Nigeria plans $1bn crop-processing zone to boost exports (Bloomberg)

The Badeggi Crop Processing Zone in Niger state is expected to start in June next year, with an initial investment of $250m by a Turkish investor, deputy director at Abuja-based Nigerian Investment Promotion Council, Aminu Takuma, said in an Oct. 30 interview. Additional funds of $800m will follow and the investor will operate the park while owning a 60% stake, he said without identifying the Turkish partner, citing confidentiality obligations. The facility will process more than 750,000 metric tons of crops including rice, maize, yam, cassava, groundnuts and peas every year, according to the agency. The government plans to set up 15 similar crop zones across the country of more than 180 million people.

SA-DRC Investment and Trade Initiative (APO)

The Department of Trade and Industry will lead a delegation of 29 businesspeople to the DRC for the 8th Investment and Trade Initiative (ITI) scheduled to take place in Kinshasa and Lubumbashi from 6-11 November. According to the Minister of Trade and Industry, Dr. Rob Davies: “South Africa and DRC have the potential to trade at an optimal level in different sectors of the economy especially beneficiation and manufacturing. There is still work that needs to be done in terms of further strengthening commercial and investment relations and focusing on new collaboration and trade partnerships in key areas of the economies of the markets, and we are optimistic that the ITI will provide that platform,” says Davies. Sectors targeted for the ITI are agro-processing, built environment, mining capital equipment, energy, chemicals, pharmaceuticals and medical equipment.

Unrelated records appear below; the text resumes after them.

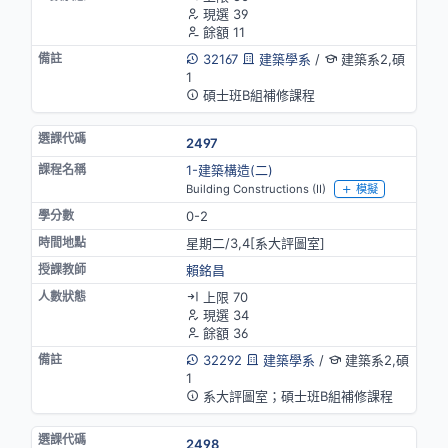
現選 39
餘額 11
32167
建築學系
/
建築系2,碩
1
碩士班B組補修課程
2497
1-建築構造(二)
Building Constructions (II)
模擬
0-2
星期二/3,4[系大評圖室]
賴銘昌
上限 70
現選 34
餘額 36
32292
建築學系
/
建築系2,碩
1
系大評圖室；碩士班B組補修課程
2498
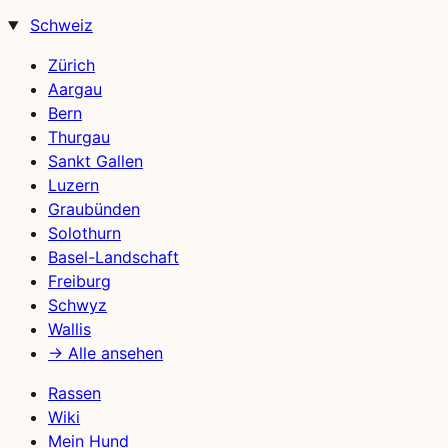
Schweiz
Zürich
Aargau
Bern
Thurgau
Sankt Gallen
Luzern
Graubünden
Solothurn
Basel-Landschaft
Freiburg
Schwyz
Wallis
→ Alle ansehen
Rassen
Wiki
Mein Hund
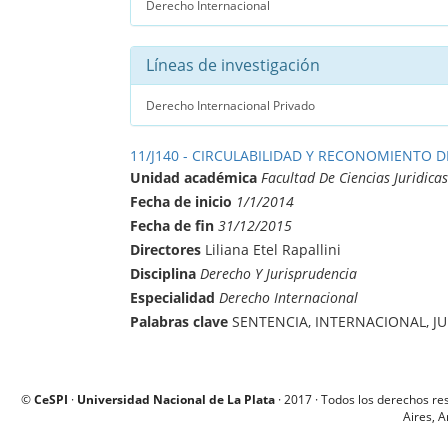
Derecho Internacional
Líneas de investigación
Derecho Internacional Privado
11/J140 - CIRCULABILIDAD Y RECONOMIENTO 
Unidad académica
Facultad De Ciencias Juridicas
Fecha de inicio
1/1/2014
Fecha de fin
31/12/2015
Directores
Liliana Etel Rapallini
Disciplina
Derecho Y Jurisprudencia
Especialidad
Derecho Internacional
Palabras clave
SENTENCIA, INTERNACIONAL, J
©
CeSPI
·
Universidad Nacional de La Plata
· 2017 · Todos los derechos re
Aires, A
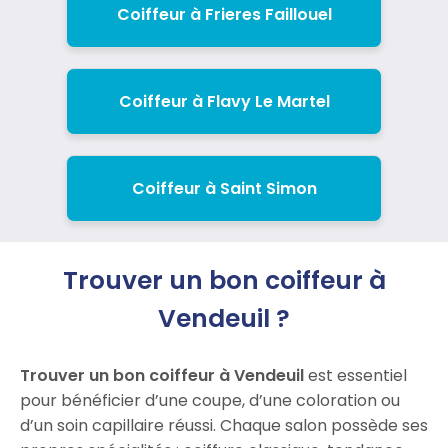
Coiffeur à Frieres Faillouel
Coiffeur à Flavy Le Martel
Coiffeur à Saint Simon
Trouver un bon coiffeur à
Vendeuil ?
Trouver un bon coiffeur à Vendeuil
est essentiel
pour bénéficier d’une coupe, d’une coloration ou
d’un soin capillaire réussi. Chaque salon possède ses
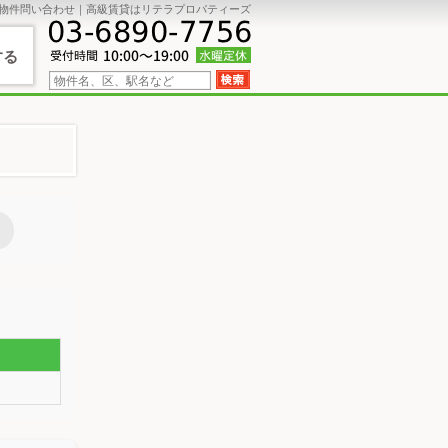
物件問い合わせ｜高級賃貸はリテラプロパティーズ
する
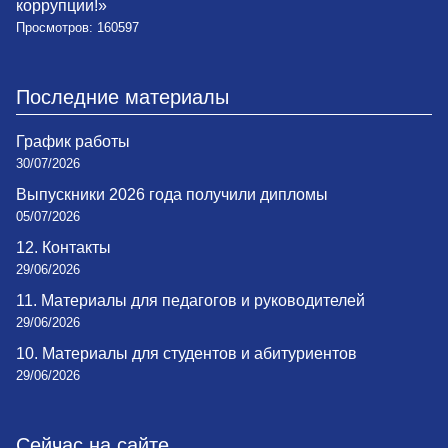
коррупции!»
Просмотров: 160597
Последние материалы
График работы
30/07/2026
Выпускники 2026 года получили дипломы
05/07/2026
12. Контакты
29/06/2026
11. Материалы для педагогов и руководителей
29/06/2026
10. Материалы для студентов и абитуриентов
29/06/2026
Сейчас на сайте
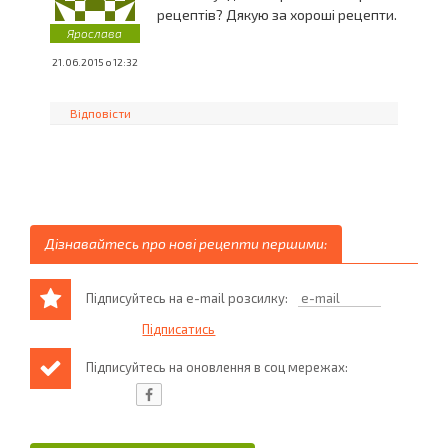
рецептів? Дякую за хороші рецепти.
Ярослава
21.06.2015 о 12:32
Відповісти
Дізнавайтесь про нові рецепти першими:
Підписуйтесь на e-mail розсилку:
Підписуйтесь на оновлення в соц мережах:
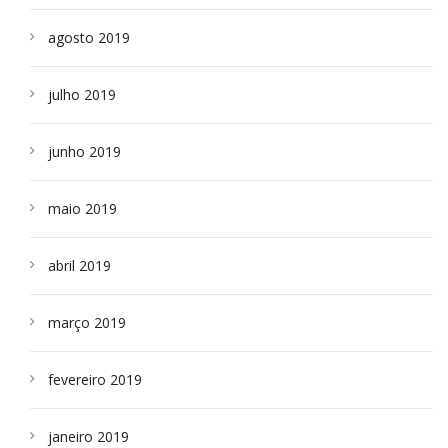
agosto 2019
julho 2019
junho 2019
maio 2019
abril 2019
março 2019
fevereiro 2019
janeiro 2019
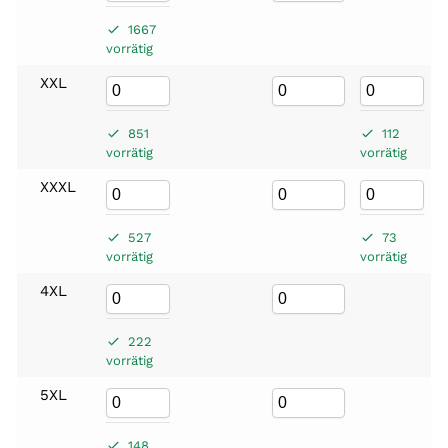
1667
vorrätig
XXL
851
112
vorrätig
vorrätig
XXXL
527
73
vorrätig
vorrätig
4XL
222
vorrätig
5XL
148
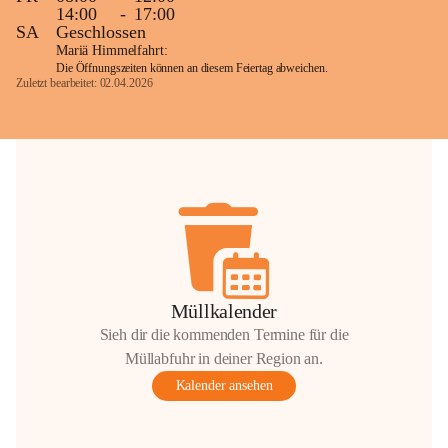
14:00
-
17:00
SA
Geschlossen
Mariä Himmelfahrt:
Die Öffnungszeiten können an diesem Feiertag abweichen.
Zuletzt bearbeitet: 02.04.2026
Müllkalender
Sieh dir die kommenden Termine für die
Müllabfuhr in deiner Region an.
Kalender ansehen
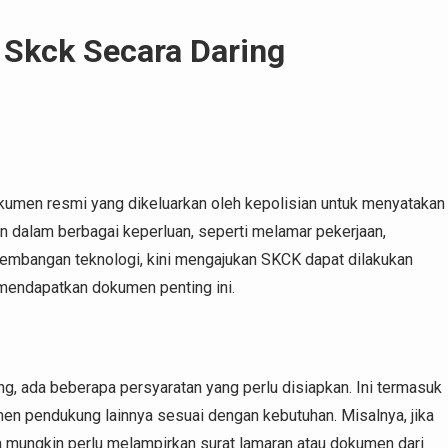
Skck Secara Daring
kumen resmi yang dikeluarkan oleh kepolisian untuk menyatakan
an dalam berbagai keperluan, seperti melamar pekerjaan,
kembangan teknologi, kini mengajukan SKCK dapat dilakukan
endapatkan dokumen penting ini.
, ada beberapa persyaratan yang perlu disiapkan. Ini termasuk
kumen pendukung lainnya sesuai dengan kebutuhan. Misalnya, jika
mungkin perlu melampirkan surat lamaran atau dokumen dari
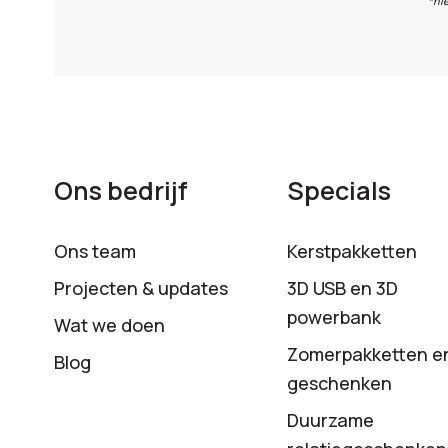
*hi
Ons bedrijf
Specials
Ons team
Kerstpakketten
Projecten & updates
3D USB en 3D
powerbank
Wat we doen
Zomerpakketten e
Blog
geschenken
Duurzame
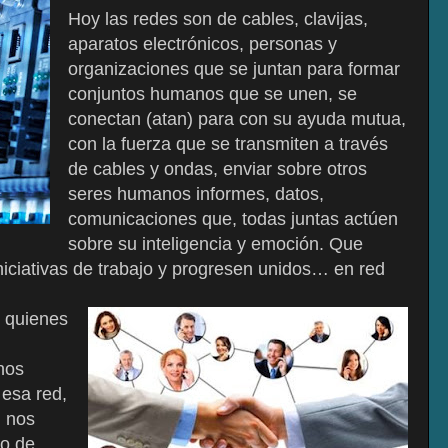
Hoy las redes son de cables, clavijas,
aparatos electrónicos, personas y
organizaciones que se juntan para formar
conjuntos humanos que se unen, se
conectan (atan) para con su ayuda mutua,
con la fuerza que se transmiten a través
de cables y ondas, enviar sobre otros
seres humanos informes, datos,
comunicaciones que, todas juntas actúen
sobre su inteligencia y emoción. Que
niciativas de trabajo y progresen unidos… en red
s quienes
nos
 esa red,
, nos
to de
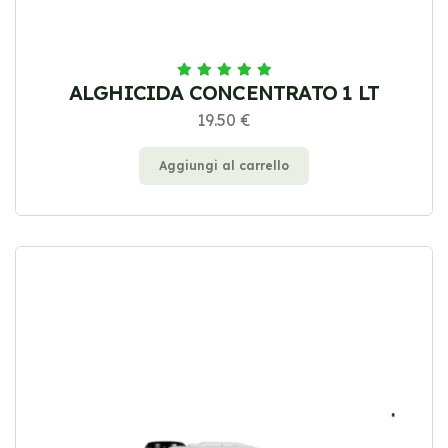
ALGHICIDA CONCENTRATO 1 LT
19.50 €
Aggiungi al carrello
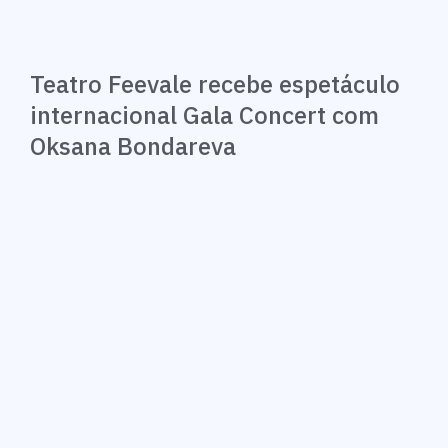
Teatro Feevale recebe espetáculo
internacional Gala Concert com
Oksana Bondareva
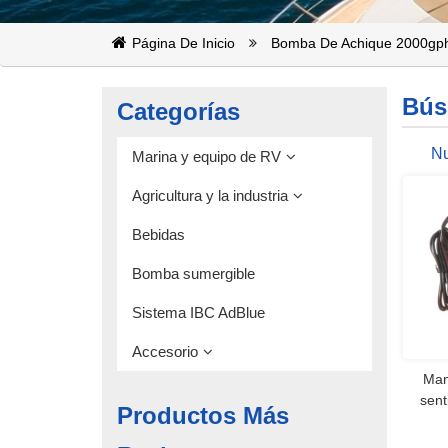
Página De Inicio
Bomba De Achique 2000gp
Bús
Categorías
N
Marina y equipo de RV
Sent
Agricultura y la industria
Bebidas
Bomba sumergible
Sistema IBC AdBlue
Accesorio
Man
sent
Productos Más
ba
bomba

Remove non-tariff barriers Zambia urges South Africa (Mwebantu)

Zambia has called on South Africa to consider removing non-tariff barriers that are preventing Zambian goods and products. Zambia’s High Commissioner to South Africa, Mr Emmanuel Mwamba, observed that the stringent certification processes followed in South Africa were posing challenges to many Zambian companies to export to goods and services to that country, hence, causing trade imbalances. He was speaking in Johannesburg, South Africa, when he conducted a familiarization tour accompanied by officials from the Zambia Development Agency at Trade Kings Limited. Trade Kings has set up a manufacturing plant for its confectioneries and a distribution centre for its products manufactured in Zambia.